However, the catastrophic impact of Ash Wednesday was a catalyst that led to improvements in the way we fight fires, especially in the areas of communications, equipment and infrastructure. For example, powerlines were the ignition point for many of the fires on Ash Wednesday due to the high winds, so improvements have been made to infrastructure and precautions taken to reduce risk on extreme fire danger days.

Ash Wednesday also revealed the impact of cool changes on fire behaviour, leading to safer firefighting practices and better provision of information to emergency services and today of course we also have the advantage of technology to facilitate real-time communication, as well as firefighting aircraft so we can start attacking the fire as soon as possible after ignition.

Finally, I want to acknowledge the resilience of my community in recovering from that disaster. In the initial aftermath, farmers received support from far and wide to rebuild external fences and bury burnt livestock, but it took several years and a great deal of effort to rebuild the homes, sheds, cattle yards and internal fences that were razed.

It is also very important to note the mental health impacts of these types of natural disasters on survivors, first responders, health workers, community members, family members and, indeed, across the broader community. Fortunately, as societies and as governments we are now much more aware of these types of impacts and more responsive when we face other natural disasters today.

Ash Wednesday was a time of tragedy, but it was also a time of courageous deeds and remarkable feats, and of ordinary people doing extraordinary things. That is something for which we can be grateful, despite the tragedy that we experienced. I thank the Hon.
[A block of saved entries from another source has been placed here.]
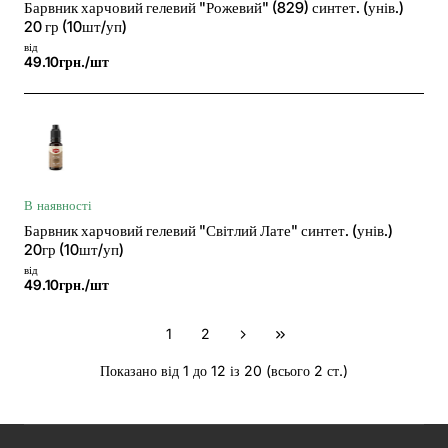
Барвник харчовий гелевий "Рожевий" (829) синтет. (унів.)
20 гр (10шт/уп)
від
49.10грн./шт
В наявності
Барвник харчовий гелевий "Світлий Лате" синтет. (унів.)
20гр (10шт/уп)
від
49.10грн./шт
1
2
Показано від 1 до 12 із 20 (всього 2 ст.)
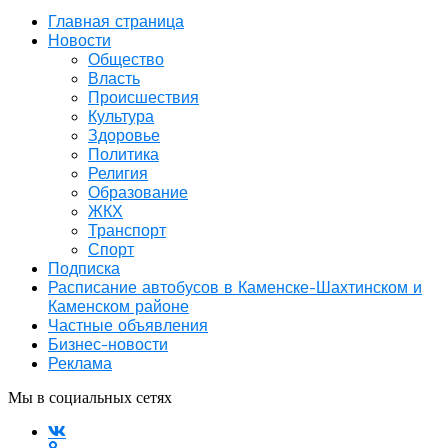
Главная страница
Новости
Общество
Власть
Происшествия
Культура
Здоровье
Политика
Религия
Образование
ЖКХ
Транспорт
Спорт
Подписка
Расписание автобусов в Каменске-Шахтинском и
Каменском районе
Частные объявления
Бизнес-новости
Реклама
Мы в социальных сетях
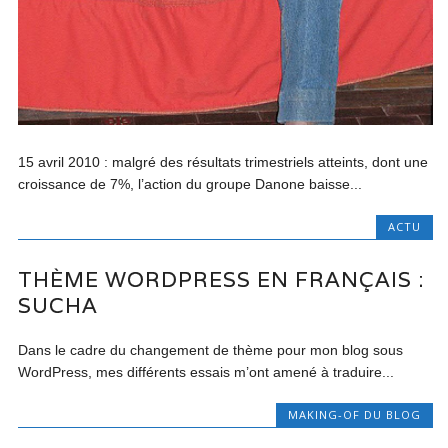
15 avril 2010 : malgré des résultats trimestriels atteints, dont une
croissance de 7%, l’action du groupe Danone baisse...
ACTU
THÈME WORDPRESS EN FRANÇAIS :
SUCHA
Dans le cadre du changement de thème pour mon blog sous
WordPress, mes différents essais m’ont amené à traduire...
MAKING-OF DU BLOG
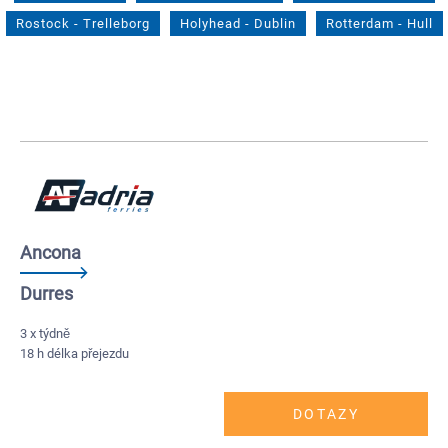
Rostock
-
Trelleborg
Holyhead
-
Dublin
Rotterdam
-
Hull
Ancona
Durres
3 x týdně
18 h délka přejezdu
DOTAZY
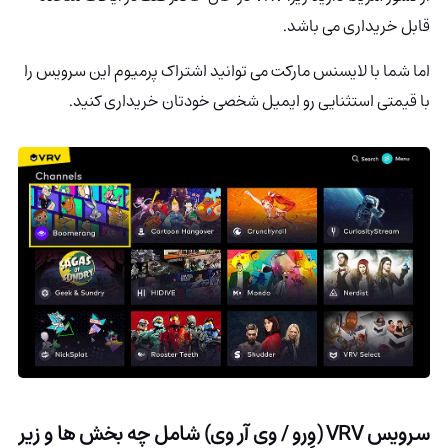
قابل خریداری می باشد.
اما شما با لایسنس مارکت می توانید اشتراک پرمیوم این سرویس را
با قیمتی استثنایی رو ایمیل شخصی خودتان خریداری کنید.
سرویس
VRV (
وِرو / وی آر وی
)
شامل چه بخش ها و زیر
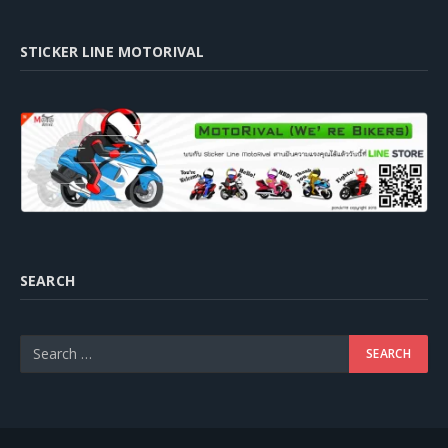
STICKER LINE MOTORIVAL
SEARCH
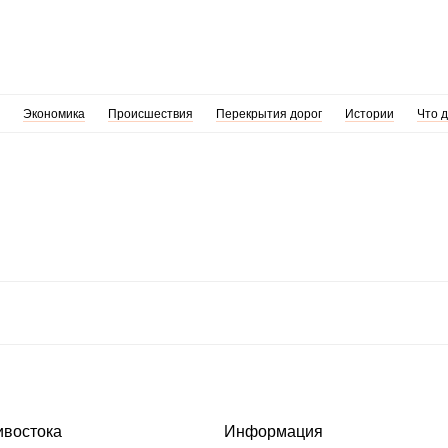
Экономика
Происшествия
Перекрытия дорог
Истории
Что 
ивостока
Информация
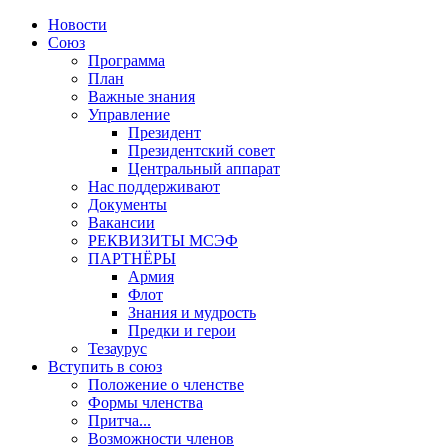
Новости
Союз
Программа
План
Важные знания
Управление
Президент
Президентский совет
Центральный аппарат
Нас поддерживают
Документы
Вакансии
РЕКВИЗИТЫ МСЭФ
ПАРТНЁРЫ
Армия
Флот
Знания и мудрость
Предки и герои
Тезаурус
Вступить в союз
Положение о членстве
Формы членства
Притча...
Возможности членов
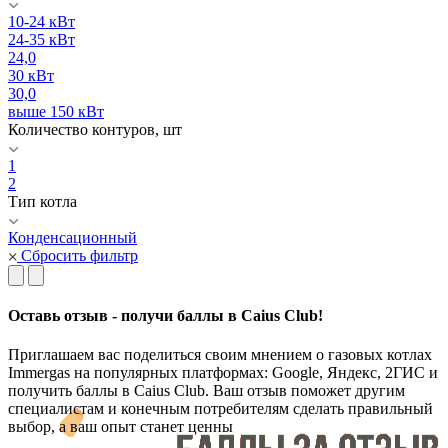
10-24 кВт
24-35 кВт
24,0
30 кВт
30,0
выше 150 кВт
Количество контуров, шт
1
2
Тип котла
Конденсационный
Сбросить фильтр
Оставь отзыв - получи баллы в Caius Club!
Приглашаем вас поделиться своим мнением о газовых котлах
Immergas на популярных платформах: Google, Яндекс, 2ГИС и
получить баллы в Caius Club. Ваш отзыв поможет другим
специалистам и конечным потребителям сделать правильный
выбор, а ваш опыт станет ценны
Reggie Martin for bringing this motion to the chamber, and I support it wholeheartedly. I am sure I am joined by all in this chamber in remembering the events and sending our best thoughts to those who were impacted and those who still remember today.
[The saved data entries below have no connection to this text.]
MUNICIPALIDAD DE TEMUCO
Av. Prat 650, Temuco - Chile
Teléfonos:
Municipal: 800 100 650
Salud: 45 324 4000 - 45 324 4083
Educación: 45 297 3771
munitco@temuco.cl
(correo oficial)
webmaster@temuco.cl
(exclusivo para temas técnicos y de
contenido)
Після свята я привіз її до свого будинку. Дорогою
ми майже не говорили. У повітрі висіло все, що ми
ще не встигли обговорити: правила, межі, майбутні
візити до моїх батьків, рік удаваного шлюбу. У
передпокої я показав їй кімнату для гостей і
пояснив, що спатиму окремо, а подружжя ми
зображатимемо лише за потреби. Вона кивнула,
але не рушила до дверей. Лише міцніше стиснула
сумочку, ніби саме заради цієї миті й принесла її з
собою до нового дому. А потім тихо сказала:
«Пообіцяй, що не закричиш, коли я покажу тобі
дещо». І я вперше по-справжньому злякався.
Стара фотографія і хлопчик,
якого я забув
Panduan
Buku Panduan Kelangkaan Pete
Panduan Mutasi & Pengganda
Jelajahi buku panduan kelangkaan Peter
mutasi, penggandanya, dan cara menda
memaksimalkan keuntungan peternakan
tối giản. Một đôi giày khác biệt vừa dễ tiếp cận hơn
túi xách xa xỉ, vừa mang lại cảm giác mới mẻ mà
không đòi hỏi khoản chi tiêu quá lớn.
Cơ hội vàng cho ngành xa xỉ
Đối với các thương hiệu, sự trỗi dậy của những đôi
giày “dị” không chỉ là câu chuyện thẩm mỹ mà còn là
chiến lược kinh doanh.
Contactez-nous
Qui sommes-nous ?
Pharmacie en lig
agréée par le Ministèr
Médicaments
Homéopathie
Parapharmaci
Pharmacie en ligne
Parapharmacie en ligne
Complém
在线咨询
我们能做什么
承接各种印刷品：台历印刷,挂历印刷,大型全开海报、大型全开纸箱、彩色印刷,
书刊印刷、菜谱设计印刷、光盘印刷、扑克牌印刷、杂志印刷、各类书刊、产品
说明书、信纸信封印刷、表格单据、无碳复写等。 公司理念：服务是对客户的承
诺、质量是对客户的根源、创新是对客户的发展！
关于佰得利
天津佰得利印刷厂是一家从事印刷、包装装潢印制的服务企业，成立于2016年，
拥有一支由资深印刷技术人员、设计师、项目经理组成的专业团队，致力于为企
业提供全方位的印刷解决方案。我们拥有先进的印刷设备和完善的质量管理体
The Hon. T.A. FRANKS (17:01): I rise today to support this motion on behalf of the Greens and reflect upon Ash Wednesday and remember those 75 people who died. I note that 3,700 buildings were destroyed and 2,545 families lost their homes, as well as, of course, the innumerable number of plant and animal species that were destroyed.

Ash Wednesday is a day that even 40 years on people still remember with chilling clarity—the smell, the sound, the haze. People could do nothing but stand and watch as their lives were destroyed and their communities burned. In the months leading up to the Ash Wednesday fire, South Australia was in the grip of a severe drought. On the day of the fire, temperatures were over 40º and the wind was strong. This, as we now know, is a catastrophic combination.

The speed and ferocity of the flames, aided by abundant fuels and a landscape immersed in smoke, made fire suppression and containment impossible. In many cases residents fended for themselves as fires broke communications, cut off escape routes and severed electricity and water supplies. The sheer scale of the destruction remains difficult to comprehend. Those 75 people died because of the fires, including 17 firefighters. More than 3,700 buildings were destroyed or damaged and, as I said, 2,545 individuals and families lost their homes—an extraordinary and sad part of our state's heritage. Hundreds of thousands of livestock and native animals were killed or had to be destroyed.

Psychological studies undertaken in the months and years after the Ash Wednesday fires found that those events left many in the affected communities with the effects of post-traumatic stress disorder, even decades after the disaster. We have known since the 1980s that more greenhouse gases entering our atmosphere increase the likelihood of conditions that drive catastrophic bushfires like Ash Wednesday. We are having more and more extreme fire days and we are seeing longer and more intense fire seasons.

Climate change has left forests and grasslands drier, which means bushfire season has started earlier and will likely last longer. Higher temperature and drier conditions have made the window for hazard reduction shorter. It is essential that governments act now to build the climate resilience and disaster preparedness capacity we so desperately need.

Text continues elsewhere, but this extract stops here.